09/10/2012
Rapid Mapping of All Atoms in Biochemical Reactions
Summary
In the design and bioengineering of metabolic pathways for clean bioenergy and other applications, it is important to understand and eventually manipulate the movement of atoms in these biochemical reactions. For example, assessing how a reactant compound is transformed into a targeted product allows researchers to optimize for efficiency in the pathways. A new computational system (Minimum Weighted Edit-Distance or MWED) allows mapping of all the non-hydrogen atoms in biochemical reactions from the initial reactants to the final products.

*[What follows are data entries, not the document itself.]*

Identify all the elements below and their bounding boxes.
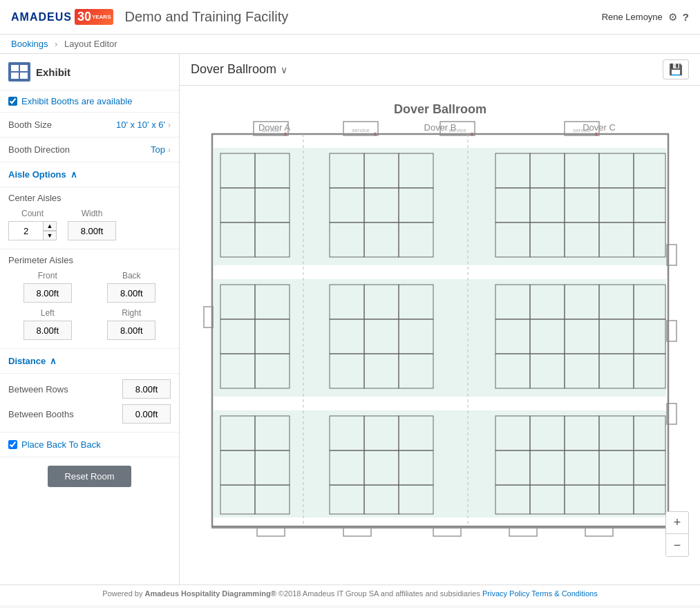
- gear-icon[interactable]: ⚙: [668, 11, 677, 23]
- count-decrement[interactable]: ▼: [43, 231, 57, 240]
- between-booths-row: Between Booths: [8, 404, 171, 424]
- header: AMADEUS 30YEARS Demo and Training Facili…: [0, 0, 700, 35]
- zoom-out-button[interactable]: −: [666, 534, 688, 556]
- booth-direction-row[interactable]: Booth Direction Top ›: [0, 137, 179, 162]
- svg-text:Dover Ballroom: Dover Ballroom: [393, 102, 486, 116]
- distance-section[interactable]: Distance ∧: [0, 349, 179, 374]
- between-booths-input[interactable]: [122, 404, 171, 424]
- width-col: Width: [68, 209, 116, 240]
- right-label: Right: [122, 308, 141, 318]
- left-item: Left: [8, 308, 87, 340]
- front-item: Front: [8, 271, 87, 303]
- booth-size-row[interactable]: Booth Size 10' x 10' x 6' ›: [0, 113, 179, 137]
- back-label: Back: [122, 271, 141, 281]
- svg-text:service: service: [352, 127, 370, 133]
- footer-brand: Amadeus Hospitality Diagramming®: [145, 589, 276, 598]
- exhibit-booths-checkbox[interactable]: [8, 97, 17, 106]
- room-selector-caret: ∨: [281, 64, 287, 75]
- count-input[interactable]: [8, 221, 43, 240]
- canvas-toolbar: Dover Ballroom ∨ 💾: [180, 54, 700, 86]
- right-input[interactable]: [107, 321, 155, 340]
- zoom-controls: + −: [665, 511, 689, 557]
- aisle-options-caret: ∧: [70, 169, 77, 180]
- svg-rect-27: [214, 148, 666, 265]
- room-selector[interactable]: Dover Ballroom ∨: [191, 62, 287, 77]
- svg-rect-29: [214, 410, 666, 517]
- right-item: Right: [93, 308, 171, 340]
- breadcrumb-current: Layout Editor: [64, 39, 117, 49]
- breadcrumb-separator: ›: [55, 39, 57, 49]
- zoom-in-button[interactable]: +: [666, 512, 688, 534]
- breadcrumb: Bookings › Layout Editor: [0, 35, 700, 54]
- sidebar-exhibit-header: Exhibit: [0, 54, 179, 91]
- back-input[interactable]: [107, 283, 155, 303]
- svg-text:service: service: [448, 127, 466, 133]
- perimeter-aisles-label: Perimeter Aisles: [8, 255, 171, 265]
- svg-text:service: service: [262, 127, 280, 133]
- save-icon: 💾: [669, 64, 683, 75]
- header-left: AMADEUS 30YEARS Demo and Training Facili…: [11, 9, 288, 25]
- logo-30-badge: 30YEARS: [75, 9, 114, 25]
- booth-size-chevron: ›: [168, 120, 171, 130]
- between-rows-label: Between Rows: [8, 384, 68, 395]
- floor-plan-svg: Dover Ballroom Dover A Dover B Dover C s…: [191, 93, 689, 562]
- svg-rect-28: [214, 279, 666, 397]
- app-title: Demo and Training Facility: [124, 9, 288, 25]
- perimeter-grid: Front Back Left Right: [8, 271, 171, 340]
- between-rows-row: Between Rows: [8, 379, 171, 399]
- distance-caret: ∧: [50, 356, 57, 366]
- svg-text:service: service: [573, 127, 591, 133]
- logo: AMADEUS 30YEARS: [11, 9, 113, 25]
- header-right: Rene Lemoyne ⚙ ?: [602, 11, 689, 23]
- main-container: Exhibit Exhibit Booths are available Boo…: [0, 54, 700, 585]
- booth-size-label: Booth Size: [8, 120, 52, 130]
- place-back-checkbox[interactable]: [8, 440, 17, 449]
- footer-copyright: ©2018 Amadeus IT Group SA and affiliates…: [278, 589, 480, 598]
- breadcrumb-bookings[interactable]: Bookings: [11, 39, 48, 49]
- left-label: Left: [41, 308, 55, 318]
- exhibit-booths-label: Exhibit Booths are available: [21, 96, 132, 106]
- place-back-row[interactable]: Place Back To Back: [0, 433, 179, 457]
- booth-direction-value: Top ›: [151, 144, 171, 155]
- reset-row: Reset Room: [0, 457, 179, 495]
- between-rows-input[interactable]: [122, 379, 171, 399]
- count-label: Count: [21, 209, 44, 218]
- save-button[interactable]: 💾: [663, 59, 689, 79]
- spinner-buttons: ▲ ▼: [43, 221, 57, 240]
- perimeter-aisles-group: Perimeter Aisles Front Back Left Right: [0, 249, 179, 349]
- aisle-options-label: Aisle Options: [8, 169, 66, 180]
- user-name: Rene Lemoyne: [602, 12, 663, 22]
- count-increment[interactable]: ▲: [43, 221, 57, 231]
- room-name: Dover Ballroom: [191, 62, 276, 77]
- distance-group: Between Rows Between Booths: [0, 374, 179, 433]
- distance-label: Distance: [8, 356, 46, 366]
- front-input[interactable]: [23, 283, 72, 303]
- booth-direction-label: Booth Direction: [8, 144, 70, 155]
- booth-direction-chevron: ›: [168, 145, 171, 155]
- exhibit-icon: [8, 62, 30, 82]
- center-aisles-inputs: Count ▲ ▼ Width: [8, 209, 171, 240]
- count-col: Count ▲ ▼: [8, 209, 57, 240]
- footer: Powered by Amadeus Hospitality Diagrammi…: [0, 585, 700, 605]
- left-input[interactable]: [23, 321, 72, 340]
- footer-privacy-link[interactable]: Privacy Policy: [482, 589, 529, 598]
- footer-powered-by: Powered by: [102, 589, 142, 598]
- center-aisles-label: Center Aisles: [8, 193, 171, 203]
- exhibit-booths-checkbox-row[interactable]: Exhibit Booths are available: [0, 91, 179, 113]
- aisle-options-section[interactable]: Aisle Options ∧: [0, 162, 179, 187]
- exhibit-title: Exhibit: [36, 66, 70, 78]
- between-booths-label: Between Booths: [8, 409, 74, 419]
- width-label: Width: [82, 209, 103, 218]
- front-label: Front: [38, 271, 57, 281]
- footer-terms-link[interactable]: Terms & Conditions: [531, 589, 597, 598]
- count-spinner: ▲ ▼: [8, 221, 57, 240]
- booth-size-value: 10' x 10' x 6' ›: [116, 120, 171, 130]
- floor-plan-container: Dover Ballroom Dover A Dover B Dover C s…: [180, 86, 700, 569]
- place-back-label: Place Back To Back: [21, 439, 101, 450]
- help-icon[interactable]: ?: [683, 11, 689, 23]
- center-aisles-group: Center Aisles Count ▲ ▼ Width: [0, 187, 179, 249]
- reset-button[interactable]: Reset Room: [48, 466, 131, 487]
- logo-amadeus-text: AMADEUS: [11, 11, 72, 23]
- width-input[interactable]: [68, 221, 116, 240]
- back-item: Back: [93, 271, 171, 303]
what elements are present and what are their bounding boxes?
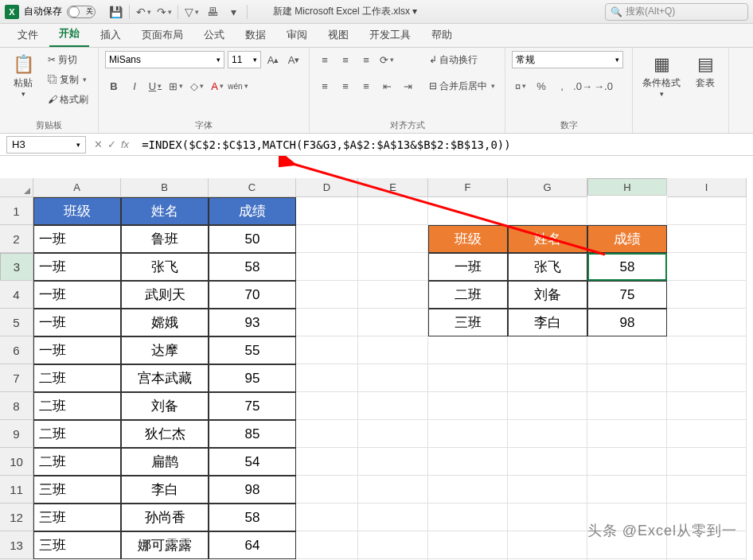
cell[interactable]: 85 [209, 420, 296, 448]
save-icon[interactable]: 💾 [107, 3, 124, 21]
conditional-format-button[interactable]: ▦ 条件格式 ▾ [639, 51, 684, 101]
print-icon[interactable]: 🖶 [204, 3, 221, 21]
name-box[interactable]: H3 ▾ [6, 136, 86, 154]
cell[interactable]: 54 [209, 448, 296, 476]
cell[interactable]: 一班 [33, 281, 121, 309]
cell[interactable]: 58 [587, 253, 667, 281]
cell[interactable] [428, 504, 508, 531]
cell[interactable] [358, 448, 428, 476]
merge-center-button[interactable]: ⊟合并后居中 [426, 77, 498, 95]
cell[interactable]: 93 [209, 309, 296, 336]
font-color-button[interactable]: A [209, 77, 226, 95]
align-left-icon[interactable]: ≡ [316, 77, 334, 95]
col-header-C[interactable]: C [209, 178, 296, 197]
decrease-indent-icon[interactable]: ⇤ [378, 77, 396, 95]
col-header-B[interactable]: B [121, 178, 209, 197]
undo-icon[interactable]: ↶ [135, 3, 152, 21]
cell[interactable]: 三班 [33, 476, 121, 504]
cell[interactable]: 58 [209, 253, 296, 281]
cell[interactable]: 二班 [428, 281, 508, 309]
fx-icon[interactable]: fx [121, 138, 129, 150]
tab-home[interactable]: 开始 [49, 21, 89, 47]
cell[interactable]: 李白 [508, 309, 587, 336]
cell[interactable] [587, 336, 667, 364]
cell[interactable] [667, 476, 747, 504]
row-header-7[interactable]: 7 [0, 364, 33, 392]
cell[interactable] [296, 225, 358, 253]
cell[interactable] [296, 253, 358, 281]
cell[interactable]: 75 [209, 392, 296, 420]
cell[interactable] [508, 336, 587, 364]
font-name-select[interactable]: MiSans▾ [105, 51, 224, 68]
cell[interactable] [508, 197, 587, 225]
cell[interactable]: 二班 [33, 420, 121, 448]
format-painter-button[interactable]: 🖌格式刷 [45, 91, 92, 108]
cell[interactable] [296, 281, 358, 309]
cell[interactable] [358, 531, 428, 559]
cell[interactable]: 75 [587, 281, 667, 309]
cell[interactable] [508, 364, 587, 392]
cell[interactable]: 成绩 [587, 225, 667, 253]
comma-icon[interactable]: , [553, 77, 571, 95]
tab-data[interactable]: 数据 [236, 23, 275, 47]
cell[interactable] [428, 392, 508, 420]
cell[interactable] [667, 225, 747, 253]
increase-decimal-icon[interactable]: .0→ [574, 77, 591, 95]
cell[interactable]: 一班 [33, 309, 121, 336]
col-header-A[interactable]: A [33, 178, 121, 197]
cell[interactable]: 三班 [33, 504, 121, 531]
cell[interactable] [296, 336, 358, 364]
number-format-select[interactable]: 常规▾ [512, 51, 623, 68]
tab-view[interactable]: 视图 [318, 23, 358, 47]
cell[interactable]: 宫本武藏 [121, 364, 209, 392]
paste-button[interactable]: 📋 粘贴 ▾ [6, 51, 40, 101]
tab-review[interactable]: 审阅 [277, 23, 317, 47]
cell[interactable] [358, 336, 428, 364]
cell-area[interactable]: 班级姓名成绩一班鲁班50班级姓名成绩一班张飞58一班张飞58一班武则天70二班刘… [33, 197, 753, 560]
cell[interactable]: 一班 [33, 336, 121, 364]
cell[interactable] [296, 504, 358, 531]
cell[interactable] [296, 448, 358, 476]
cell[interactable]: 扁鹊 [121, 448, 209, 476]
font-size-select[interactable]: 11▾ [228, 51, 261, 68]
cell[interactable] [296, 392, 358, 420]
wrap-text-button[interactable]: ↲自动换行 [426, 51, 498, 68]
spreadsheet-grid[interactable]: ABCDEFGHI 1234567891011121314 班级姓名成绩一班鲁班… [0, 178, 753, 560]
cell[interactable]: 班级 [33, 197, 121, 225]
cell[interactable] [428, 531, 508, 559]
cell[interactable] [667, 448, 747, 476]
cell[interactable] [667, 281, 747, 309]
cell[interactable]: 二班 [33, 392, 121, 420]
align-bottom-icon[interactable]: ≡ [357, 51, 375, 68]
tab-developer[interactable]: 开发工具 [360, 23, 420, 47]
cell[interactable] [667, 336, 747, 364]
cell[interactable] [358, 253, 428, 281]
cell[interactable]: 70 [209, 281, 296, 309]
toggle-switch[interactable]: 关 [67, 6, 96, 18]
cell[interactable] [587, 197, 667, 225]
row-header-11[interactable]: 11 [0, 476, 33, 504]
align-top-icon[interactable]: ≡ [316, 51, 334, 68]
col-header-E[interactable]: E [358, 178, 428, 197]
cell[interactable] [358, 504, 428, 531]
cell[interactable]: 李白 [121, 476, 209, 504]
align-center-icon[interactable]: ≡ [337, 77, 354, 95]
search-input[interactable]: 🔍 搜索(Alt+Q) [605, 3, 748, 21]
cell[interactable]: 一班 [33, 253, 121, 281]
cell[interactable]: 一班 [428, 253, 508, 281]
tab-help[interactable]: 帮助 [422, 23, 462, 47]
cell[interactable] [587, 364, 667, 392]
cell[interactable] [358, 309, 428, 336]
align-right-icon[interactable]: ≡ [357, 77, 375, 95]
col-header-D[interactable]: D [296, 178, 358, 197]
cell[interactable] [358, 392, 428, 420]
row-header-8[interactable]: 8 [0, 392, 33, 420]
autosave-toggle[interactable]: 自动保存 关 [24, 5, 100, 18]
cell[interactable] [587, 448, 667, 476]
tab-insert[interactable]: 插入 [91, 23, 131, 47]
currency-icon[interactable]: ¤ [512, 77, 529, 95]
cell[interactable] [358, 364, 428, 392]
row-header-1[interactable]: 1 [0, 197, 33, 225]
increase-font-icon[interactable]: A▴ [264, 51, 282, 68]
cell[interactable]: 狄仁杰 [121, 420, 209, 448]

MWED relies on predicting the propensity of forming or breaking chemical bonds during a biochemical reaction. It then calculates and optimizes all possible solutions to the reaction of interest. Because it also uses a mixed-integer linear programming technique, it is three-fold faster than other, similar techniques. The MWED all atom pathway mapping was benchmarked on 2,446 manually curated biochemical reactions from the KEGG database. The researchers found that only 22 MWED-predicted reactions were in error (error rate of 0.9%) due mainly to difficulties in representing stereochemistry in the reactions. MWED offers research scientists an extremely fast and highly accurate method to model all atoms in biochemical reactions, both for novel bioengineering as well as for tracking isotopically labeled atoms in metabolic experiments.
References
Latendresse, M., J. P. Malerich, M. Travers, and P. D. Karp. 2012. “Accurate Atom-Mapping Computation for Biochemical Reactions,” Journal of Chemical Information and Modeling, DOI: 10.1021/ci3002217.